Sir Christopher Lee Week: The Howling II: Your Sister Is a Werewolf


Welcome back ladies and gentlemen for Day 3 of Sir Christopher Lee Week. Well it pains me to say that every so often even a great actor such as the gentleman of the week does find himself in the occasional stinker. Sayth whaaaaaat??? Surely not, Jake. Alas my readers it is so. Normally I do not sully a good man's work in this case, this particular flick has an cult following for some of the bizarre alterations to the mythos, the ever screaming, gun blasting Reb Brown and the voluptuous Sybil Danning. This is Howling II: Your Sister Is a Werewolf.

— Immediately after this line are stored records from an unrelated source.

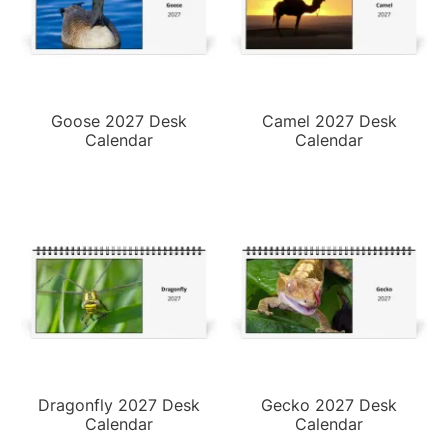
Goose 2027 Desk
Camel 2027 Desk
Calendar
Calendar
Dragonfly 2027 Desk
Gecko 2027 Desk
Calendar
Calendar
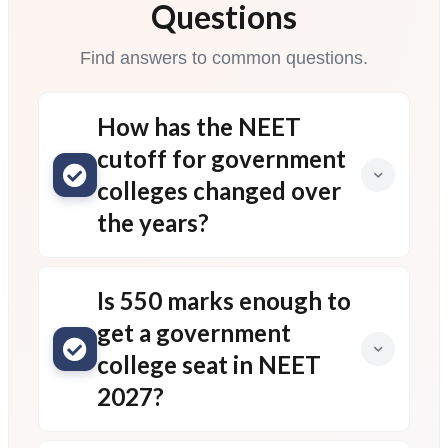
Questions
Find answers to common questions.
How has the NEET
cutoff for government
colleges changed over
the years?
Is 550 marks enough to
get a government
college seat in NEET
2027?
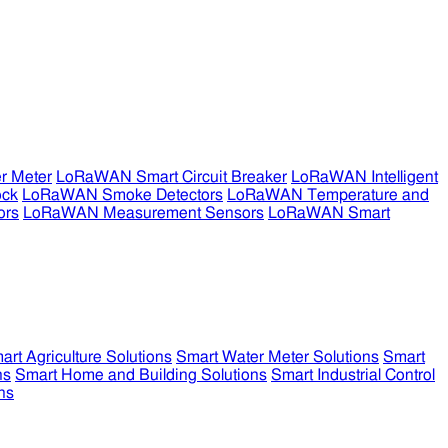
r Meter
LoRaWAN Smart Circuit Breaker
LoRaWAN Intelligent
ock
LoRaWAN Smoke Detectors
LoRaWAN Temperature and
ors
LoRaWAN Measurement Sensors
LoRaWAN Smart
art Agriculture Solutions
Smart Water Meter Solutions
Smart
ns
Smart Home and Building Solutions
Smart Industrial Control
ns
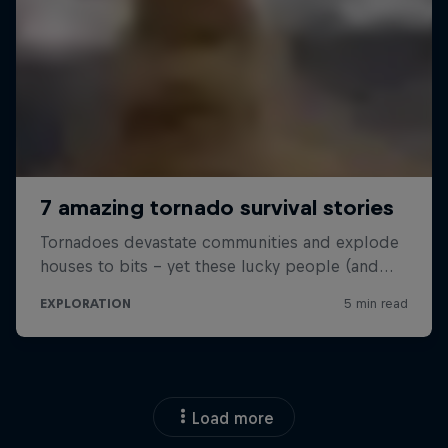
Load more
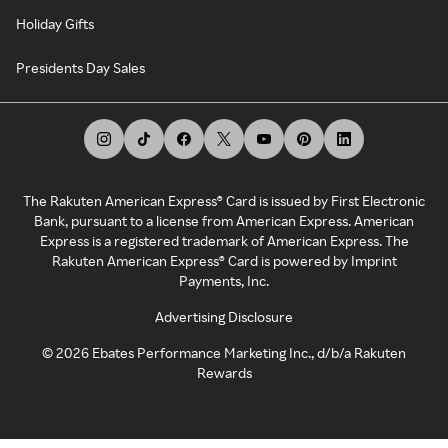
Holiday Gifts
Presidents Day Sales
The Rakuten American Express® Card is issued by First Electronic
Bank, pursuant to a license from American Express. American
Express is a registered trademark of American Express. The
Rakuten American Express® Card is powered by Imprint
Payments, Inc.
Advertising Disclosure
©
2026
Ebates Performance Marketing Inc., d/b/a Rakuten
Rewards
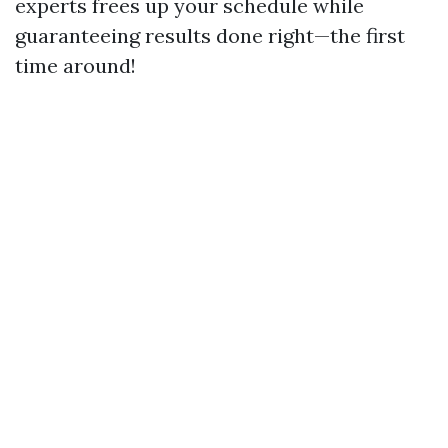
experts frees up your schedule while
guaranteeing results done right—the first
time around!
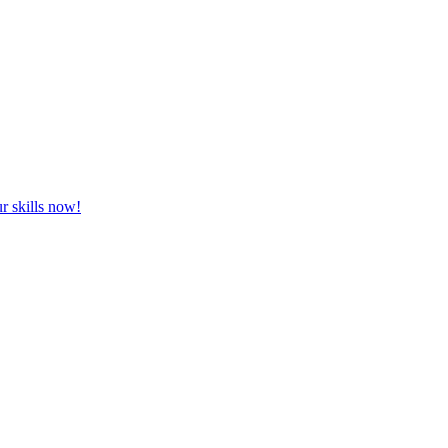
r skills now!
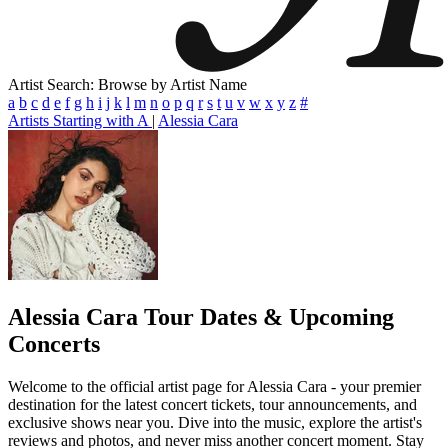
Artist Search: Browse by Artist Name
a
b
c
d
e
f
g
h
i
j
k
l
m
n
o
p
q
r
s
t
u
v
w
x
y
z
#
Artists Starting with A
|
Alessia Cara
Alessia Cara
Tour Dates & Upcoming
Concerts
Welcome to the official artist page for Alessia Cara - your premier
destination for the latest concert tickets, tour announcements, and
exclusive shows near you. Dive into the music, explore the artist's
reviews and photos, and never miss another concert moment. Stay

No, no. Not Dracula this time around.














Attempting to directly follow the original (by the way, this is the only sequel in the series that bothers with that notion.) after the death of Karen White, who morphed on film and then her was shot during broadcast, her funeral is being attended by her brother... who was never mentioned in the previous film. Ben White (Reb Brown of Yor, the Hunter from the Future, Uncommon Valor, Space Mutiny, Big Wednesday, The Cage, Captain America, Captain America II: Death Too Soon, The Cage II and Night Claws) is a big, beefy guy that doesn't even know why his sister was murdered and somehow the station hushed up the whole on-air murder. Grief stricken Benis visited by his sister's colleague Jenny (Annie McEnroe of The Hand, Beetlejuice, Wall Street and True Stories) and an imposing man known as Stefan (Christopher Lee) who presents Ben with a video of her on-air transmografication and execution. Apparently they could not get the rights to Joe Dante's original footage so they had the re-create the wolfing out and it is MOST DEFINITELY not Rick Baker's brilliant transformation SFX and not even Dee Wallace of the original. The actress looks like a wookie getting pissed off and then splattered in her chair.

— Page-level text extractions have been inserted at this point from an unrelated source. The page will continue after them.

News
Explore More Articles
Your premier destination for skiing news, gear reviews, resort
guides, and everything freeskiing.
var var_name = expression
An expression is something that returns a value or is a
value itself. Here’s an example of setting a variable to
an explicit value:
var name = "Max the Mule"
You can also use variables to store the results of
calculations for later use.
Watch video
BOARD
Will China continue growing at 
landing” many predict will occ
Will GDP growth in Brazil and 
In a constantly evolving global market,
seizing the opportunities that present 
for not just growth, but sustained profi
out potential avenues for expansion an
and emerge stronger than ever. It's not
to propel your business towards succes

Ben calls BS and well I am inclined to agree. Stefan assures Ben that now that her body is ready to be placed in the ground she will no doubtlessly have the silver removed from her corpse and rise from beyond the grave... like she was a vampire. He furthermore tells Ben he will stake his dead sister... like a vampire and Ben storms off in a huff. Sheesh, who hasn't lost a loved one to a strange supernatural occurrence? At the mortuary, Stefan preps to stake away when Ben sneaks out of the shadows with a shotgun pointed at our 6'5 hero. It looks like curtains for Stefan when suddenly werewolves (kinda) appear at the mortuary and ambush the both of them. Ben blasts a few in his typical Reb Brown shouty way and Stefan still does in faux Karen.

Yeah the two reasons Sybil Danning got this part.

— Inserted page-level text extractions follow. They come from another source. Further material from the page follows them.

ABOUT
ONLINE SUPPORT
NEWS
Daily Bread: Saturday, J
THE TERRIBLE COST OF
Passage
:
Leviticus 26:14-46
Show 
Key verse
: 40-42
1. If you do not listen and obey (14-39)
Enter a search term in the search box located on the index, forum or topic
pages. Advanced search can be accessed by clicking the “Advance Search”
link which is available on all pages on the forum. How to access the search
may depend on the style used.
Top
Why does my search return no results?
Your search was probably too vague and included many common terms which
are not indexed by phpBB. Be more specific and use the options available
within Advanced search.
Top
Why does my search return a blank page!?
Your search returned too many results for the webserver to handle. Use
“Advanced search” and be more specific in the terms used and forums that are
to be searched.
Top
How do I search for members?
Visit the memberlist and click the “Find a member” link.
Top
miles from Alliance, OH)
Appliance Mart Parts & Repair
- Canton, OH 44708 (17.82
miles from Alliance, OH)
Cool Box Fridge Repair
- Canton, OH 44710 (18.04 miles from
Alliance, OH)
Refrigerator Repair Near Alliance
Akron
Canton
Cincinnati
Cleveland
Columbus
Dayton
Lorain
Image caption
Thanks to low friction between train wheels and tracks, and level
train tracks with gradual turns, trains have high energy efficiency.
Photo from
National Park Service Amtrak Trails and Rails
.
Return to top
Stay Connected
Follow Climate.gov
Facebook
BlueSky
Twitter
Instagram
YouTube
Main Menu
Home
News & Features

According to Stefan, only titanium can do in these particular werewolves that hail from Transylvania... like vampires. And suddenly silver, the basis of most werewolf mythos has been tossed aside for titanium??? Stefan warns Ben and Jenny that an ancient immortal vampire er um werewolf is poised to dominate the Earth unless they put a stop to it. Because Seal Team 3 through 6 were not available that day. Our immortal Striba (Sybil Danning of The Lady in Red Kills Seven Times, The Night of the Askari, Meteor, Chained Heat, Hercules, and Halloween) is not only a werewolf but a sorceress as well and has kept the town in fear feeds from young girls to replenish her beauty and strength...like a vampire again!!!   Will Stefan and gang arrive in time to do in this foul creature of the night? Why the hell is silver not an option? What's with the creepy dwarf? Dear God how many nude scenes are in this?




Quick few comments on the film.

Being cast for Gremlins 2: The New Batch, Lee apologized to Joe Dante who helmed the original The Howling for starring in its less than stellar sequel. Lee went for the role as he had not been in a werewolf movie... and I feel he still hadn't. This movie was released during the early 80s werewolf craze like: Wolfen, Full Moon Hight, Teen Wolf, The Company of Wolves and of course An American Werewolf in London.

The pee wee puppet heads for the creatures look as though they were filmed on a sound stage and then edited in with the odd paw to swing at the actors. The transformations are laughable, the plot weak and the mythos mangled. The only thing I really enjoyed out of this movie was the soundtrack written and performed by Stephen Parsons and the Punk Group Babel. Way too much boobage for the kiddies and I guess the violence but not so much for the blood and gore.

Werewolf or Cornelius from Planet of the Apes??